WHAT YOU NEED TO DO
On every line of the listing, check for "dapat"; copy the lines that have it.

____ DATA EXTRACTS

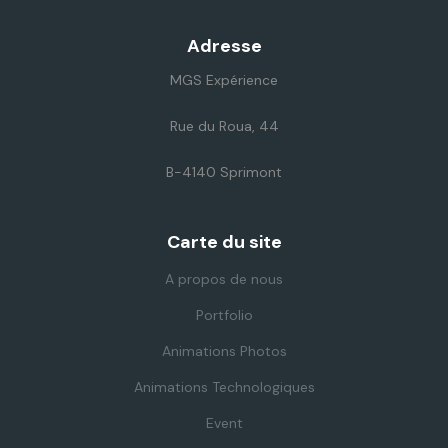
Adresse
MGS Expérience
Rue du Roua, 44
B-4140 Sprimont
Carte du site
A propos de nous
Portfolio
Animations Photos
Animations Technologiques
Event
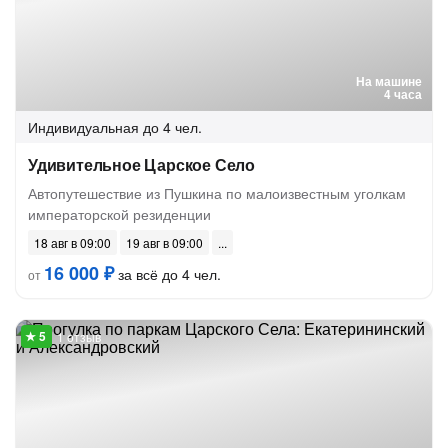
На машине
4 часа
Индивидуальная
до 4 чел.
Удивительное Царское Село
Автопутешествие из Пушкина по малоизвестным уголкам
императорской резиденции
18 авг в 09:00
19 авг в 09:00
16 000 ₽
за всё до 4 чел.
от
1 отзыв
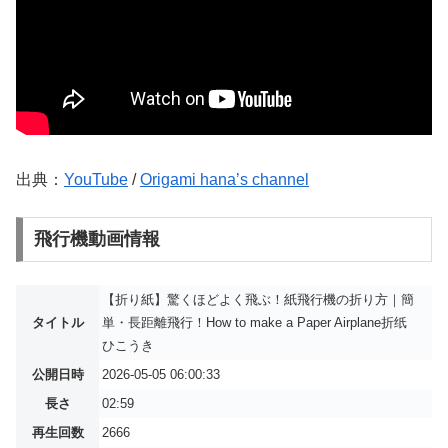
出典：
YouTube
/
Origami hana’s channel
飛行機動画情報
【折り紙】驚くほどよく飛ぶ！紙飛行機の折り方｜簡
タイトル
単・長距離飛行！How to make a Paper Airplane折纸
ひこうき
公開日時
2026-05-05 06:00:33
長さ
02:59
再生回数
2666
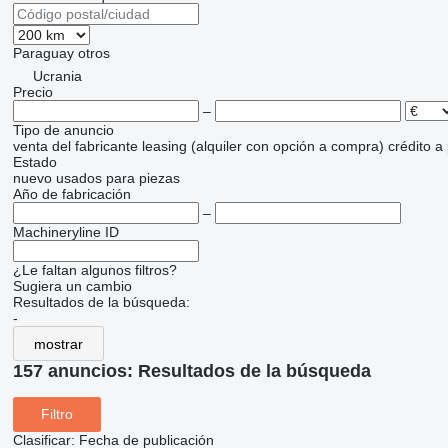
Paraguay
otros
Ucrania
Precio
–
Tipo de anuncio
venta
del fabricante
leasing (alquiler con opción a compra)
crédito
a
Estado
nuevo
usados
para piezas
Año de fabricación
–
Machineryline ID
¿Le faltan algunos filtros?
Sugiera un cambio
Resultados de la búsqueda:
-
mostrar
157 anuncios:
Resultados de la búsqueda
Filtro
Clasificar
:
Fecha de publicación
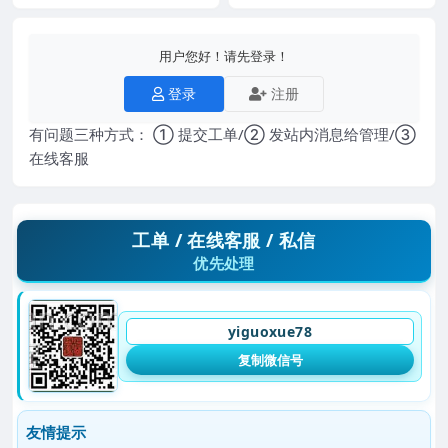
用户您好！请先登录！
登录
注册
有问题三种方式： ① 提交工单/② 发站内消息给管理/③
在线客服
工单 / 在线客服 / 私信
优先处理
yiguoxue78
复制微信号
友情提示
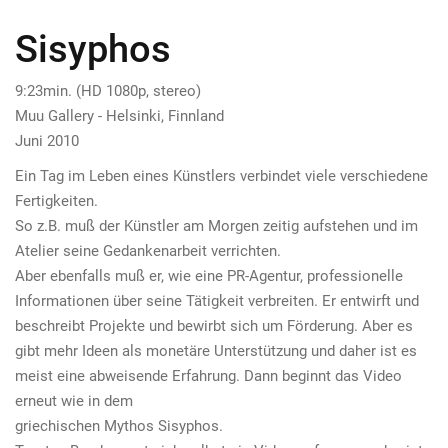
Sisyphos
9:23min. (HD 1080p, stereo)
Muu Gallery - Helsinki, Finnland
Juni 2010
Ein Tag im Leben eines Künstlers verbindet viele verschiedene
Fertigkeiten.
So z.B. muß der Künstler am Morgen zeitig aufstehen und im
Atelier seine Gedankenarbeit verrichten.
Aber ebenfalls muß er, wie eine PR-Agentur, professionelle
Informationen über seine Tätigkeit verbreiten. Er entwirft und
beschreibt Projekte und bewirbt sich um Förderung. Aber es
gibt mehr Ideen als monetäre Unterstützung und daher ist es
meist eine abweisende Erfahrung. Dann beginnt das Video
erneut wie in dem
griechischen Mythos Sisyphos.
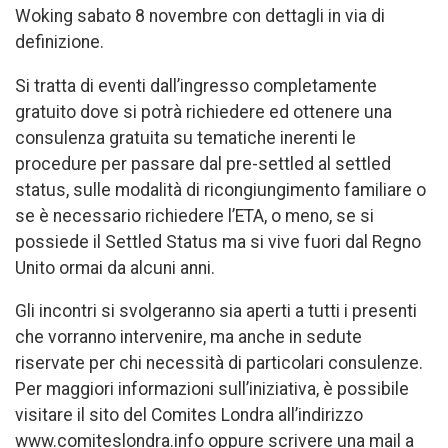
Woking sabato 8 novembre con dettagli in via di
definizione.
Si tratta di eventi dall’ingresso completamente
gratuito dove si potrà richiedere ed ottenere una
consulenza gratuita su tematiche inerenti le
procedure per passare dal pre-settled al settled
status, sulle modalità di ricongiungimento familiare o
se è necessario richiedere l’ETA, o meno, se si
possiede il Settled Status ma si vive fuori dal Regno
Unito ormai da alcuni anni.
Gli incontri si svolgeranno sia aperti a tutti i presenti
che vorranno intervenire, ma anche in sedute
riservate per chi necessità di particolari consulenze.
Per maggiori informazioni sull’iniziativa, è possibile
visitare il sito del Comites Londra all’indirizzo
www.comiteslondra.info oppure scrivere una mail a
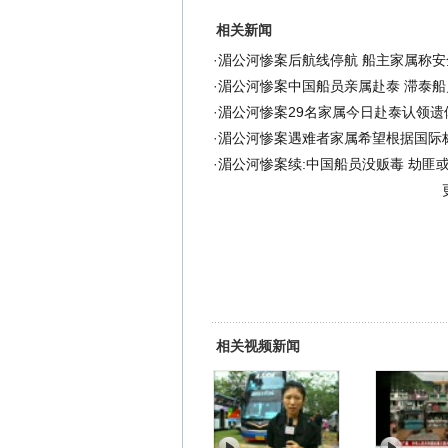
相关新闻
·
湄公河惨案后航线停航 船主家属称安
·
湄公河惨案中国船员亲属赴泰 滞泰船
·
湄公河惨案29名家属今日赴泰认领遗
·
湄公河惨案遇难者家属希望根据国际
·
湄公河惨案续:中国船员没贩毒 劫匪
相关视频新闻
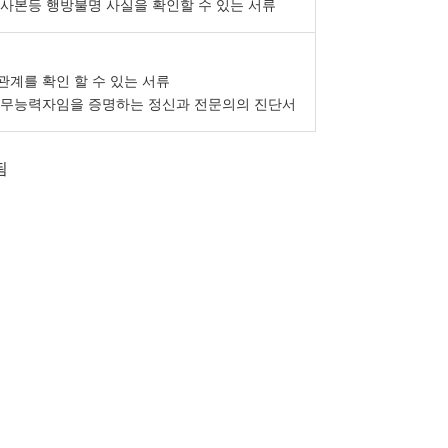
사본등 행방불명 사실을 확인할 수 있는 서류
관계를 확인 할 수 있는 서류
사무능력자임을 증명하는 정신과 전문의의 진단서
됨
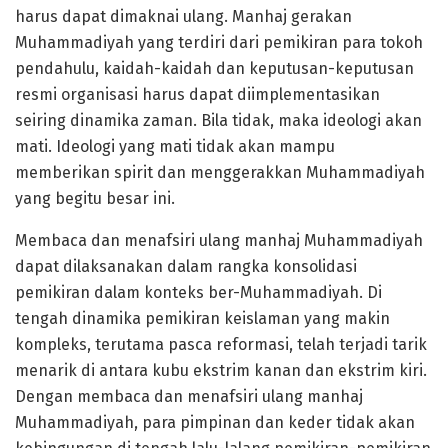
harus dapat dimaknai ulang. Manhaj gerakan
Muhammadiyah yang terdiri dari pemikiran para tokoh
pendahulu, kaidah-kaidah dan keputusan-keputusan
resmi organisasi harus dapat diimplementasikan
seiring dinamika zaman. Bila tidak, maka ideologi akan
mati. Ideologi yang mati tidak akan mampu
memberikan spirit dan menggerakkan Muhammadiyah
yang begitu besar ini.
Membaca dan menafsiri ulang manhaj Muhammadiyah
dapat dilaksanakan dalam rangka konsolidasi
pemikiran dalam konteks ber-Muhammadiyah. Di
tengah dinamika pemikiran keislaman yang makin
kompleks, terutama pasca reformasi, telah terjadi tarik
menarik di antara kubu ekstrim kanan dan ekstrim kiri.
Dengan membaca dan menafsiri ulang manhaj
Muhammadiyah, para pimpinan dan keder tidak akan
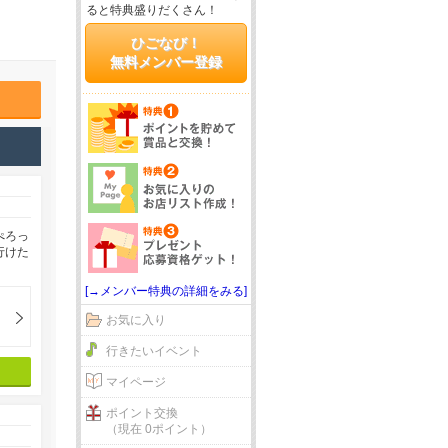
ると特典盛りだくさん！
ひごなび！
無料メンバー登録
ぺろっ
行けた
[→メンバー特典の詳細をみる]
お気に入り
行きたいイベント
マイページ
ポイント交換
（現在 0ポイント）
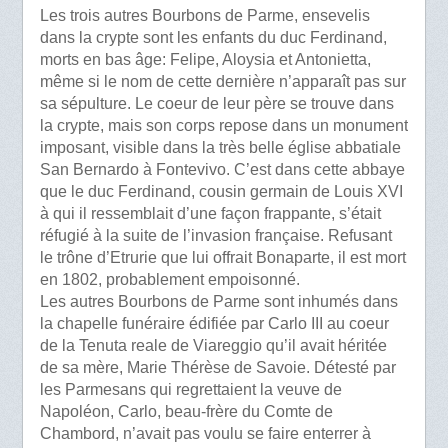
Les trois autres Bourbons de Parme, ensevelis
dans la crypte sont les enfants du duc Ferdinand,
morts en bas âge: Felipe, Aloysia et Antonietta,
même si le nom de cette dernière n’apparaît pas sur
sa sépulture. Le coeur de leur père se trouve dans
la crypte, mais son corps repose dans un monument
imposant, visible dans la très belle église abbatiale
San Bernardo à Fontevivo. C’est dans cette abbaye
que le duc Ferdinand, cousin germain de Louis XVI
à qui il ressemblait d’une façon frappante, s’était
réfugié à la suite de l’invasion française. Refusant
le trône d’Etrurie que lui offrait Bonaparte, il est mort
en 1802, probablement empoisonné.
Les autres Bourbons de Parme sont inhumés dans
la chapelle funéraire édifiée par Carlo III au coeur
de la Tenuta reale de Viareggio qu’il avait héritée
de sa mère, Marie Thérèse de Savoie. Détesté par
les Parmesans qui regrettaient la veuve de
Napoléon, Carlo, beau-frère du Comte de
Chambord, n’avait pas voulu se faire enterrer à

________

EXERCISE RESULT
harus dapat dimaknai ulang. Manhaj gerakan
resmi organisasi harus dapat diimplementasikan
dapat dilaksanakan dalam rangka konsolidasi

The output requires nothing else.